Authors: Mary Stewart
"Why should I not believe you?" he asked calmly. "It's reasonably common."
"I know, but you'd be surprised—or perhaps you wouldn't—what people don't believe, or don't want to believe. The Ashleys have had this thing in one degree or another as far back as about the sixteen hundreds when the Jacobean Ashley married a gorgeous girl called Bess Smith, who was half gipsy. She was burned for witchcraft in the end. After that it seems to have cropped up every so often, but we kept quiet about it. Anyway, it isn't the kind of thing you tell people.
Nobody likes being laughed at."
"You really think this is what your father meant?"
"It might be. I've sometimes wondered. We never spoke about it, but I'm pretty sure he had it to some extent. I know once when I was at school and fell out of a tree and broke my leg, he telephoned about ten minutes later to ask if I was all right. And last night in Madeira . . . Well, I felt something, and I think some of it came from him. And on the way here in the plane this morning, at ten o'clock, I knew."

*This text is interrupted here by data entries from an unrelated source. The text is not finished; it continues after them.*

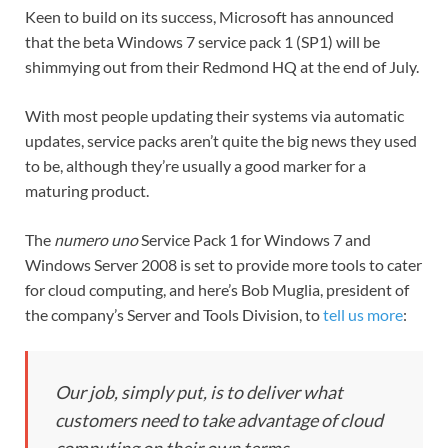
Keen to build on its success, Microsoft has announced
that the beta Windows 7 service pack 1 (SP1) will be
shimmying out from their Redmond HQ at the end of July.
With most people updating their systems via automatic
updates, service packs aren’t quite the big news they used
to be, although they’re usually a good marker for a
maturing product.
The
numero uno
Service Pack 1 for Windows 7 and
Windows Server 2008 is set to provide more tools to cater
for cloud computing, and here’s Bob Muglia, president of
the company’s Server and Tools Division, to
tell us more
:
Our job, simply put, is to deliver what
customers need to take advantage of cloud
computing on their own terms.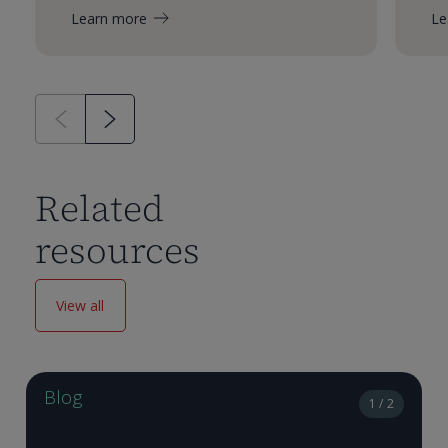
Learn more
Le
Related
resources
View all
Blog
1 / 2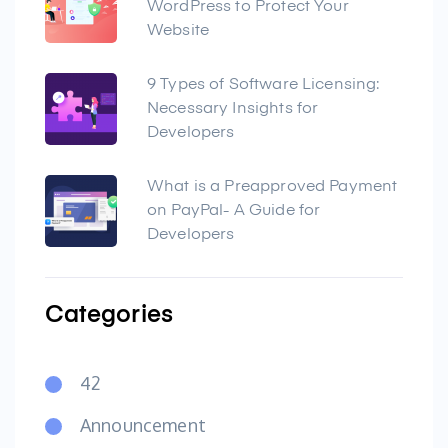
WordPress to Protect Your
Website
9 Types of Software Licensing:
Necessary Insights for
Developers
What is a Preapproved Payment
on PayPal- A Guide for
Developers
Categories
42
Announcement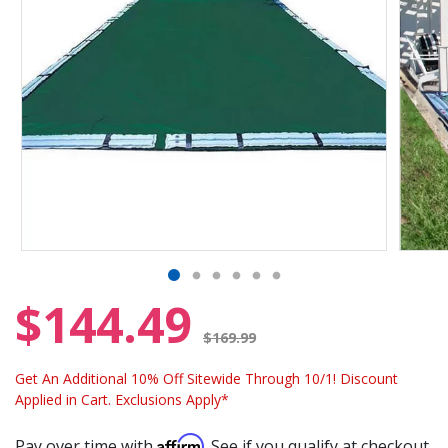
$144.49
Price reduced from
$169.99
Get An Additional 10% Off Sitewide Through 10/1! Discount
Applied in Cart. Exclusions Apply*
Affirm
Pay over time with
. See if you qualify at checkout.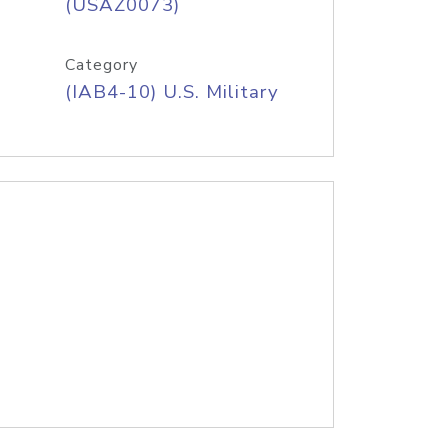
(USAZ0073)
Category
(IAB4-10) U.S. Military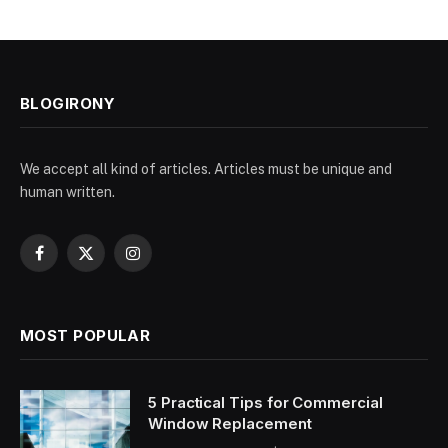
BLOGIRONY
We accept all kind of articles. Articles must be unique and
human written.
Facebook
X
Instagram
(Twitter)
MOST POPULAR
5 Practical Tips for Commercial
Window Replacement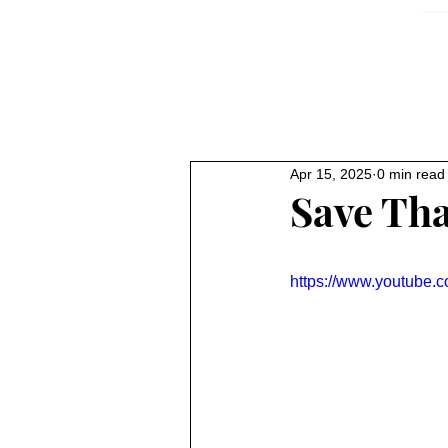
Apr 15, 2025
0 min read
Save Th
https://www.youtube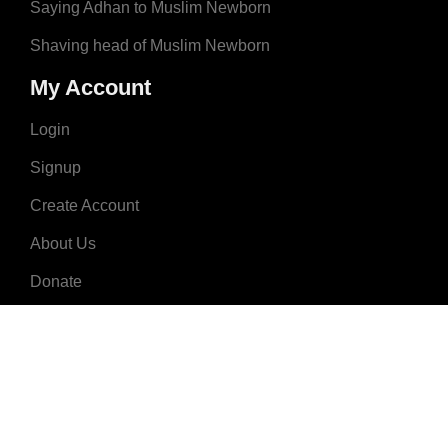
Saying Adhan to Muslim Newborn
Shaving head of Muslim Newborn
My Account
Login
Signup
Create Account
About Us
Donate
Advertise
Terms & Conditions
Contact Us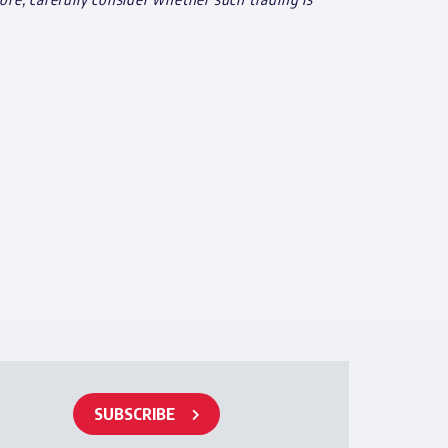
SUBSCRIBE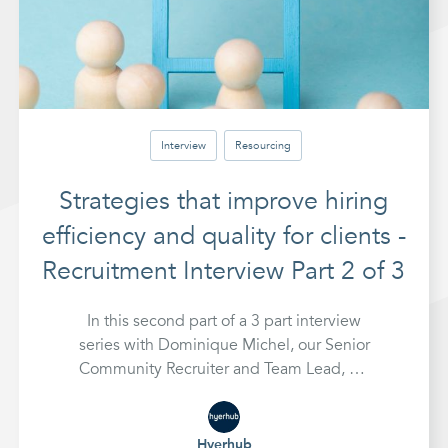
Interview
Resourcing
Strategies that improve hiring
efficiency and quality for clients -
Recruitment Interview Part 2 of 3
In this second part of a 3 part interview
series with Dominique Michel, our Senior
Community Recruiter and Team Lead, we
look at strategies for hiring that improve
efficiency and quality of hires for clients
Hyerhub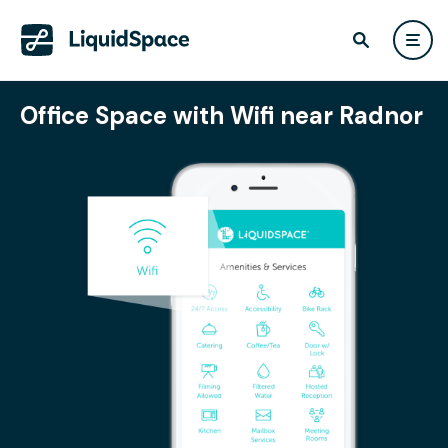
Office Space with Wifi near Radnor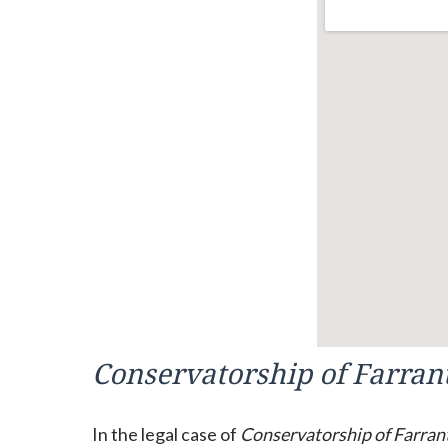
Conservatorship of Farran
In the legal case of
Conservatorship of Farran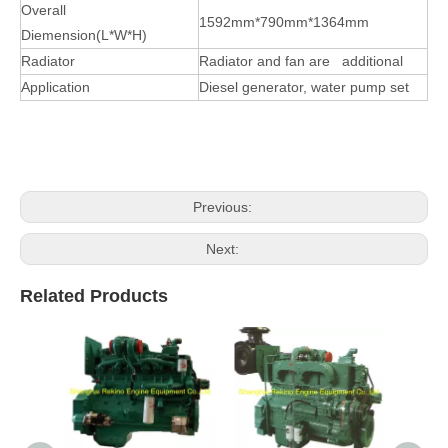
Overall
1592mm*790mm*1364mm
Diemension(L*W*H)
Radiator
Radiator and fan are additional
Application
D
iesel
generator, water pump set
Previous:
Next:
Related Products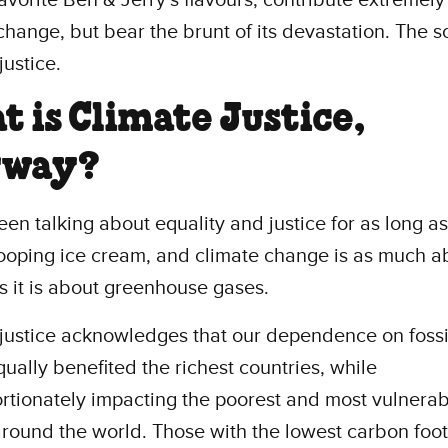
change, but bear the brunt of its devastation. The s
justice.
 is Climate Justice,
yway?
en talking about equality and justice for as long a
ooping ice cream, and climate change is as much a
as it is about greenhouse gases.
justice acknowledges that our dependence on fossil
ually benefited the richest countries, while
rtionately impacting the poorest and most vulnerab
round the world. Those with the lowest carbon foot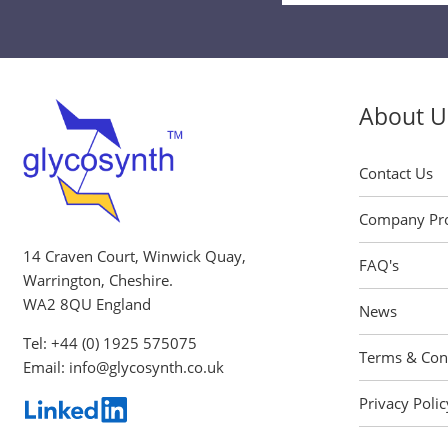
Signup
About U
Contact Us
Company Pro
14 Craven Court, Winwick Quay,
FAQ's
Warrington, Cheshire.
WA2 8QU England
News
Tel:
+44 (0) 1925 575075
Terms & Con
Email:
info@glycosynth.co.uk
Privacy Polic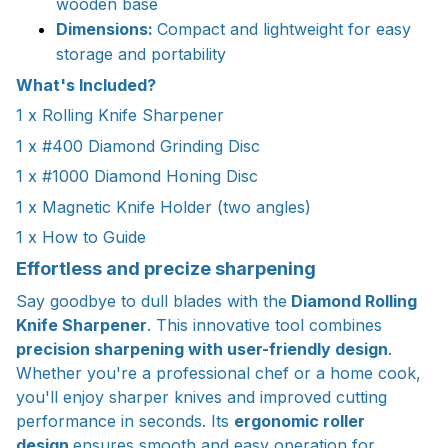
wooden base
Dimensions:
Compact and lightweight for easy
storage and portability
What's Included?
1 x Rolling Knife Sharpener
1 x #400 Diamond Grinding Disc
1 x #1000 Diamond Honing Disc
1 x Magnetic Knife Holder (two angles)
1 x How to Guide
Effortless and precize sharpening
Say goodbye to dull blades with the
Diamond Rolling
Knife Sharpener
. This innovative tool combines
precision sharpening with user-friendly design
.
Whether you're a professional chef or a home cook,
you'll enjoy sharper knives and improved cutting
performance in seconds. Its
ergonomic roller
design
ensures smooth and easy operation for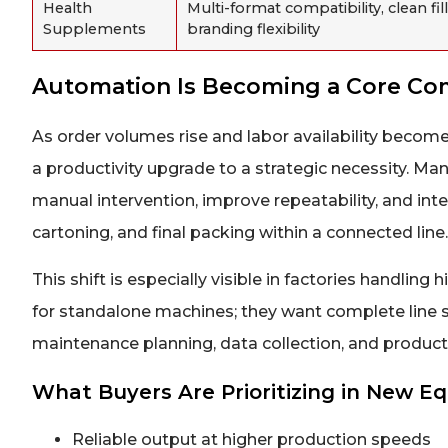
Health
Multi-format compatibility, clean fill
Supplements
branding flexibility
Automation Is Becoming a Core Co
As order volumes rise and labor availability become
a productivity upgrade to a strategic necessity. M
manual intervention, improve repeatability, and integ
cartoning, and final packing within a connected line.
This shift is especially visible in factories handli
for standalone machines; they want complete line 
maintenance planning, data collection, and product
What Buyers Are Prioritizing in New 
Reliable output at higher production speeds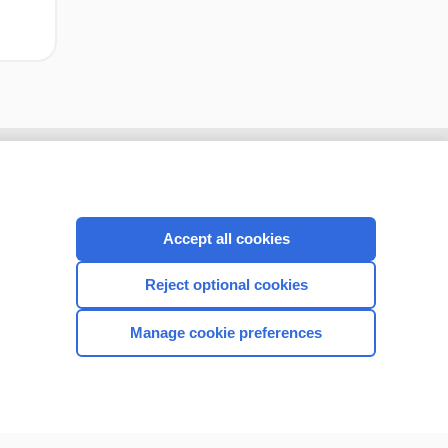
Accept all cookies
Reject optional cookies
Manage cookie preferences
CONNECT WITH US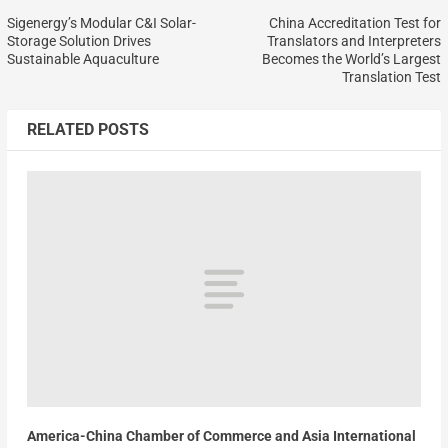
Sigenergy’s Modular C&I Solar-
China Accreditation Test for
Storage Solution Drives
Translators and Interpreters
Sustainable Aquaculture
Becomes the World’s Largest
Translation Test
RELATED POSTS
America-China Chamber of Commerce and Asia International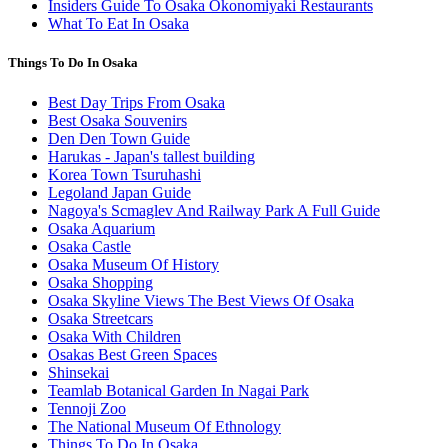
Insiders Guide To Osaka Okonomiyaki Restaurants
What To Eat In Osaka
Things To Do In Osaka
Best Day Trips From Osaka
Best Osaka Souvenirs
Den Den Town Guide
Harukas - Japan's tallest building
Korea Town Tsuruhashi
Legoland Japan Guide
Nagoya's Scmaglev And Railway Park A Full Guide
Osaka Aquarium
Osaka Castle
Osaka Museum Of History
Osaka Shopping
Osaka Skyline Views The Best Views Of Osaka
Osaka Streetcars
Osaka With Children
Osakas Best Green Spaces
Shinsekai
Teamlab Botanical Garden In Nagai Park
Tennoji Zoo
The National Museum Of Ethnology
Things To Do In Osaka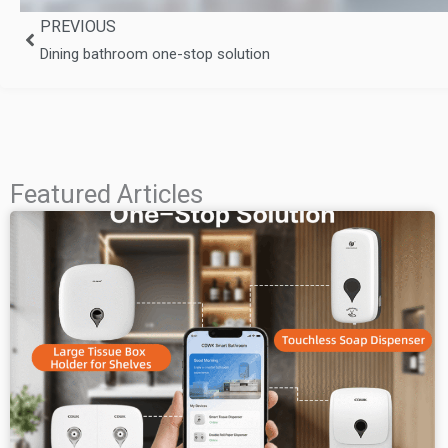
Prev
PREVIOUS
Dining bathroom one-stop solution
Featured Articles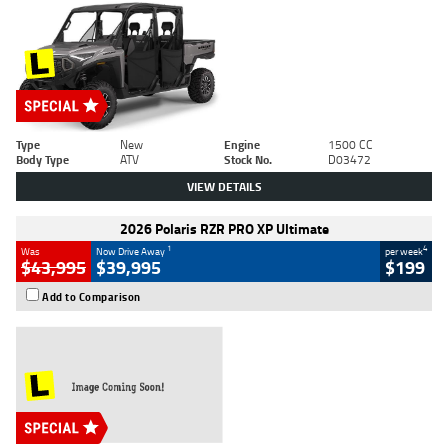
Type
New
Engine
1500 CC
Body Type
ATV
Stock No.
D03472
VIEW DETAILS
2026 Polaris RZR PRO XP Ultimate
1
4
Was
Now Drive Away
per week
$43,995
$39,995
$199
Add to Comparison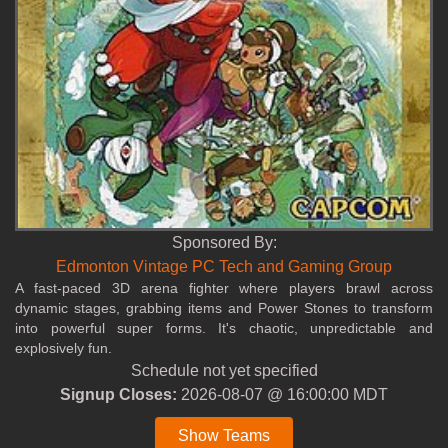
Sponsored By:
Edmonton Vintage PC Tech and Gaming Group
A fast‑paced 3D arena fighter where players brawl across
dynamic stages, grabbing items and Power Stones to transform
into powerful super forms. It's chaotic, unpredictable and
explosively fun.
Schedule not yet specified
Signup Closes:
2026-08-07 @ 16:00:00 MDT
Show Teams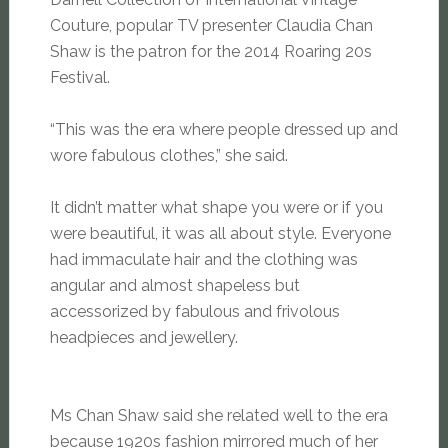
Couture, popular TV presenter Claudia Chan
Shaw is the patron for the 2014 Roaring 20s
Festival.
“This was the era where people dressed up and
wore fabulous clothes,” she said.
It didn’t matter what shape you were or if you
were beautiful, it was all about style. Everyone
had immaculate hair and the clothing was
angular and almost shapeless but
accessorized by fabulous and frivolous
headpieces and jewellery.
Ms Chan Shaw said she related well to the era
because 1920s fashion mirrored much of her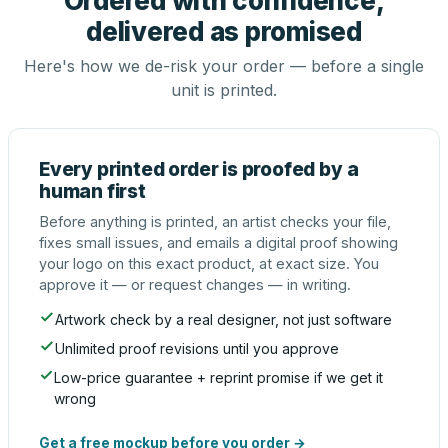
Ordered with confidence,
delivered as promised
Here's how we de-risk your order — before a single
unit is printed.
Every printed order is proofed by a
human first
Before anything is printed, an artist checks your file,
fixes small issues, and emails a digital proof showing
your logo on this exact product, at exact size. You
approve it — or request changes — in writing.
Artwork check by a real designer, not just software
Unlimited proof revisions until you approve
Low-price guarantee + reprint promise if we get it
wrong
Get a free mockup before you order →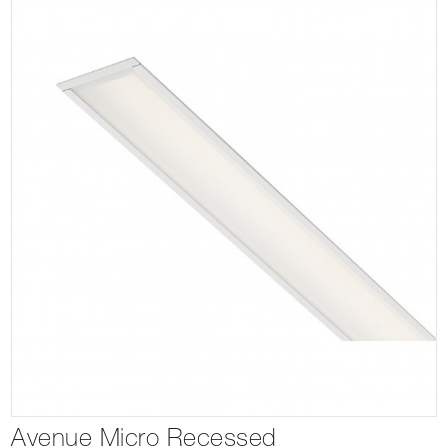
Avenue Micro Recessed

He said nothing for a while. An early bee zoomed in through the open window, circled droning in the sunlight, then homed in on the hyacinths and crawled up them, its wings quiet. Walther stirred. "I see. But at the end, as you see, he states that he 'told' someone, presumably meaning that he told him about this important paper, and about this danger to you. If it is so very important, no doubt 'he' will tell you. And if 'the boy knows,' then perhaps 'the boy' may tell you, too?"
I watched the bee. I wasn't prepared to meet those kind, clever eyes. I still had this one to think about, myself.
"I did tell Bryony's . . . Perhaps the boy knows."
Bryony's lover? It would take a bit of adjustment to come to terms with the fact that my father had known. And if he had told my lover something that mattered urgently to me, then my lover could tell me, and the mystery was no mystery.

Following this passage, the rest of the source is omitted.